METB-15. ROLE OF DNA METHYLATION PROFILING IN THE MANAGEMENT OF PEDIATRIC CENTRAL NERVOUS SYSTEM TUMORS: A SINGLE INSTITUTIONAL SERIES

Abstract

Abstract BACKGROUND DNA methylation profiling has now been integrated into the WHO classification of CNS tumors and serves as confirmatory means to diagnose CNS tumors in conjunction with genetic sequencing/microarray analysis. The practical impact on patient care in the retrospective and prospective settings is less known. METHODS Methylation analysis was performed on a cohort of previously and newly diagnosed children with CNS tumors at Children’s Hospital Orange County from 2022-2023. Data regarding histologic diagnosis, integrated molecular diagnosis, methylation classification, timing of result completion and functional impact of methylation results on patient diagnosis/management was evaluated. RESULTS Forty patients (21 boys, ages 5 weeks-17 years) with previously diagnosed (N=11) or newly diagnosed (N=21) CNS tumors were evaluated by methylation analysis at one or more institutions. The most common tumor types were diffuse type pediatric high-grade glioma (N=6) and ependymoma PFA (n=4). Methylation analysis revealed no match in two cases (ALK-EML4 fusion embryonal tumor and recurrent low grade glioneuronal tumor) and had insufficient DNA extraction in one patient with low grade glioneuronal spinal cord tumor.
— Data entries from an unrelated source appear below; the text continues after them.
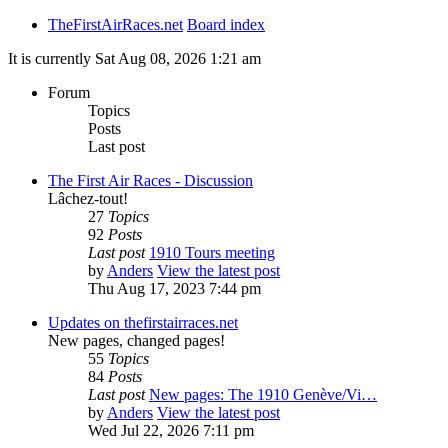
TheFirstAirRaces.net
Board index
It is currently Sat Aug 08, 2026 1:21 am
Forum
Topics
Posts
Last post
The First Air Races - Discussion
Lâchez-tout!
27
Topics
92
Posts
Last post
1910 Tours meeting
by
Anders
View the latest post
Thu Aug 17, 2023 7:44 pm
Updates on thefirstairraces.net
New pages, changed pages!
55
Topics
84
Posts
Last post
New pages: The 1910 Genève/Vi…
by
Anders
View the latest post
Wed Jul 22, 2026 7:11 pm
Among the 5 tumors with duplicate methylation analyses at two institutions, three Ependymoma PFA subgroups were concordant while two showed differing classifications (diffuse type pediatric high-grade glioma RTK1 subtype vs. non- classifiable and medulloblastoma group 4 vs. non-WNT, non-SHH). In patients with previously diagnosed CNS tumors, methylation either led to a change in classification or modification of diagnosis in 7 out of 11 patients. The average time from surgery to the receipt of methylation results for newly diagnosed patients was 24 days (range 4-90 days). CONCLUSION Methylation analysis was beneficial in both the previously diagnosed and newly diagnosed setting in patients with previously difficult to classify tumors following conventional molecular analysis. Changes in tumor classification or modifications in diagnosis were observed in the majority of patients.